Mrs. Clemishere and I shook hands across the table. Then I sat down and devoted my attention to Mr. Knight, while Mrs. Clemishere’s sharp eyes estimated the cost, to a penny, I’ll wager, of my attire. She may have, and results proved so, thought she estimated the character of the girl, but for once, and for the first time, her sharp eyes and clever wits were led astray.
I had a rapid tongue and I devoted all my conversation to Mr. Knight, as was seemly in such old friends after so long a separation. Occasionally I appealed to Mrs. Clemishere, as a woman will to another when they are “simpatico.” And, of course, we were “simpatico,” for my aim was to make Mrs. Clemishere believe that I had taken one of a sudden and unaccountable likings for her that sometimes do occur between strangers.
“Are you still as crazy on gambling as ever?” Mr. Knight asked in a tone that conveyed utter disapproval of my horrid and shocking dissipated accomplishments.

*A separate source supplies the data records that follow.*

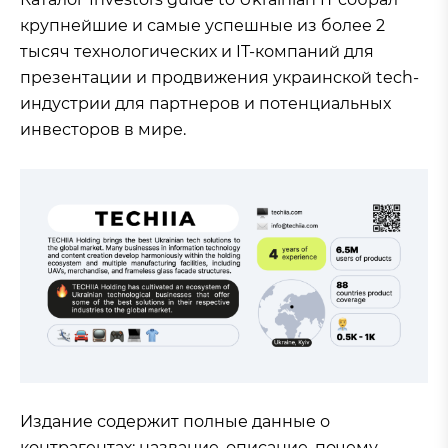
крупнейшие и самые успешные из более 2
тысяч технологических и IT-компаний для
презентации и продвижения украинской tech-
индустрии для партнеров и потенциальных
инвесторов в мире.
Издание содержит полные данные о
контрагентах: название, описание, почему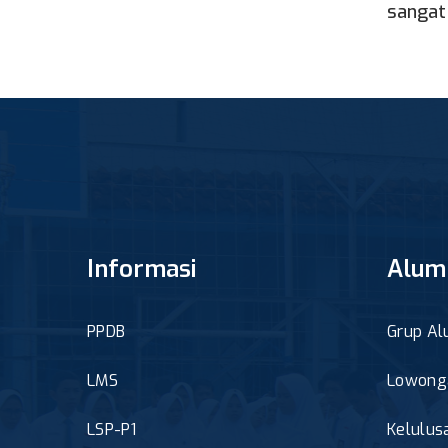
sangat 
Informasi
Alum
PPDB
Grup Al
LMS
Lowonga
LSP-P1
Kelulus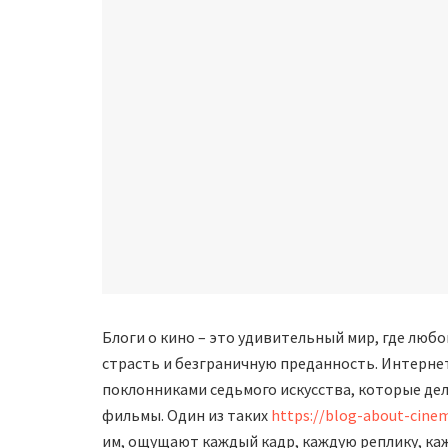
Блоги о кино – это удивительный мир, где люб
страсть и безграничную преданность. Интерне
поклонниками седьмого искусства, которые дел
фильмы. Один из таких
https://blog-about-cinem
им, ощущают каждый кадр, каждую реплику, каж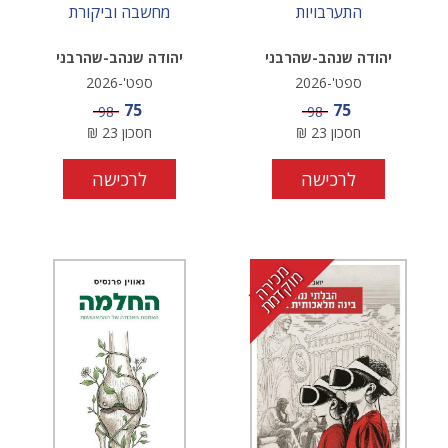
התערבויות
מחשבה וביקורת
יהודה שנהב-שהרבני
יהודה שנהב-שהרבני
ספט'-2026
ספט'-2026
מחיר מבצע
מחיר מבצע
75
75
מחיר
מחיר
98
98
חסכון
23
₪
חסכון
23
₪
לרכישה
לרכישה
מ
י
ר
ה
ו
ק
ד
מ
כ
מ
ת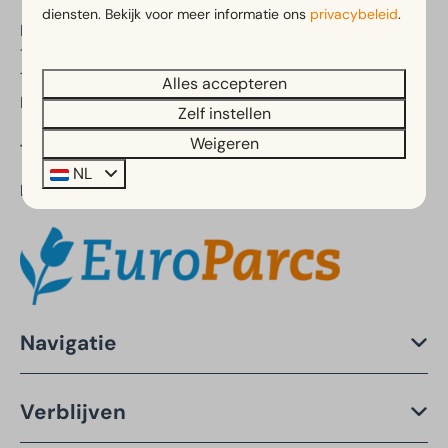
diensten. Bekijk voor meer informatie ons
privacybeleid
.
Postweg 10
1795 JP De Cocksdorp
Texel
Alles accepteren
Nederland
Zelf instellen
Weigeren
Telefoonnummer:
+31 (0)88 070 8580
NL
Deel van:
Navigatie
Verblijven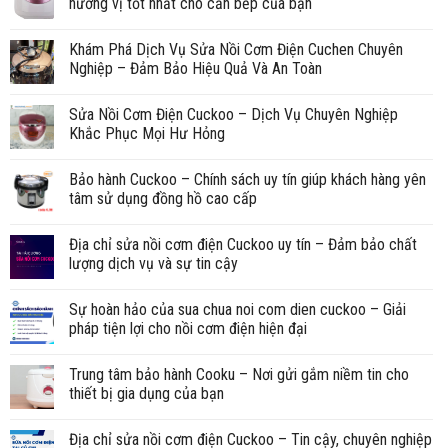
hương vị tốt nhất cho căn bếp của bạn
Khám Phá Dịch Vụ Sửa Nồi Cơm Điện Cuchen Chuyên
Nghiệp – Đảm Bảo Hiệu Quả Và An Toàn
Sửa Nồi Cơm Điện Cuckoo – Dịch Vụ Chuyên Nghiệp
Khắc Phục Mọi Hư Hỏng
Bảo hành Cuckoo – Chính sách uy tín giúp khách hàng yên
tâm sử dụng đồng hồ cao cấp
Địa chỉ sửa nồi cơm điện Cuckoo uy tín – Đảm bảo chất
lượng dịch vụ và sự tin cậy
Sự hoàn hảo của sua chua noi com dien cuckoo – Giải
pháp tiện lợi cho nồi cơm điện hiện đại
Trung tâm bảo hành Cooku – Nơi gửi gắm niềm tin cho
thiết bị gia dụng của bạn
Địa chỉ sửa nồi cơm điện Cuckoo – Tin cậy, chuyên nghiệp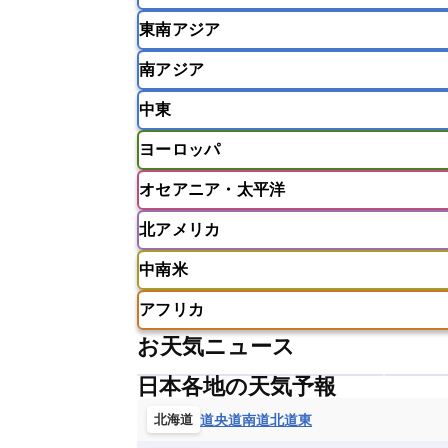
東南アジア
韓国
中国
台湾
香港
南アジア
インドネシア
カンボジア
シン
中東
ベトナム
マレーシア
ミャンマ
インド
スリランカ
ネパール
ヨーロッパ
モルディブ
アフガニスタン
アラブ首長国連邦
オセアニア・太平洋
ウズベキスタン
オマーン
カザ
アイスランド
アイルランド
ア
クウェート
サウジアラビア
シ
北アメリカ
イギリス
イタリア
ウクライナ
アメリカ領サモア
オーストラリア
バーレーン
ヨルダン
レバノン
ギリシャ
クロアチア
コソボ
中南米
サモア独立国
ソロモン諸島
タ
アメリカ
アラスカ
カナダ
スイス
スウェーデン
スペイン
ニューカレドニア
ニュージーラン
アフリカ
チェコ
デンマーク
ドイツ
アメリカ領バージン諸島
アルゼン
パラオ
フィジー
マーシャル諸
お天気ニュース
フィンランド
フランス
ブルガ
エクアドル
エルサルバドル
ガ
アルジェリア
アンゴラ
ウガン
ボスニア・ヘルツェゴビナ
ポルト
グレナダ
ケイマン諸島
コスタ
日本各地の天気予報
エリトリア国
カメルーン
カー
モルドバ
モンテネグロ
ラトビ
セントクリストファー・ネービス
ギニア
ギニアビサウ共和国
ケ
道央
道南
道北
道東
北海道
ルクセンブルク
ルーマニア
ロ
チリ
トリニダード・トバゴ
ド
コンゴ民主共和国
コートジボワー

“Of course!” I rattled on. “What else is there for a poor girl to do? We women must have some kind of excitement. Don’t you think so, Mrs. Clemishere?”
Mrs. Clemishere gives me a sweet and approving smile such as a fond mother bestows upon her dear, darling Tootsie-Wootsie, aged five, when it sings “McGinty” in the key of X for the company.
GETTING POINTS
“I play Wall street sometimes,” she says indifferently. “What do you play?”
“Oh, anything,” I exclaim with an airiness that I regret later on.
“Poker?” she asks mildly.
“Poker and faro and roulette when I get a chance and races in the summer and, in fact, anything that offers any fun and excitement.”
Mrs. Clemishere beams on me with delight. I am a very willing victim and she does not find her work hard.
She takes a paper and scribbles all over it in a dreamy and aimless manner. After a while she asks my address and I name the first street number that comes into my head, which Mr. Knight writes down on a slip of paper for her. Then she tells him to write her address for me, which he does.
I take the paper and on it is written:
Mrs. Allie Clemishere
Room 312, Coleman House
Some more aimless scribbling is done by her and then she gives Mr. Knight a tip, which he instantly takes. It is to go away and leave clever Mrs. Clemishere alone with her pliable victim.
Of course I pretend to see and know nothing. Mr. Knight makes his excuses and I am left alone with Mrs. Clemishere.
She leans on the table and looks at me very pleasantly and I seize the opportunity to study her appearance.
THE SIREN
Mrs. Allie Clemishere is a woman of marked personality. I have met but very few persons that do not in some way, feature, expression of mannerism resemble some one else. Mrs. Lizzie Halliday is one of the few. So is Mrs. Allie Clemishere. She does not look in the faintest like any other woman.
First, she is about five feet six, as closely as I can judge, and generously developed. There is where Mrs. Clemishere’s resemblance to other women ceases.
Her face is a striking one, long and thin, the thinness not meaning leanness. Her mouth is small, her lips thin and not noticeable in color. Her teeth are like her lace, long and thin. Cruel-looking teeth they are, as a rat’s teeth look cruel. Mrs. Clemishere’s teeth are not strong, as every one in view bears gold filling.
The nose is long, straight and sharp. The eyes may be the worst or best feature, as different persons may view them. They are a sharp gray with a touch of blue and are large and bright. It is in expression they are faulty. So keen are they, so swiftly do they rise or fall, so shrewdly do they glance around or over one, that they invite suspicion and dislike.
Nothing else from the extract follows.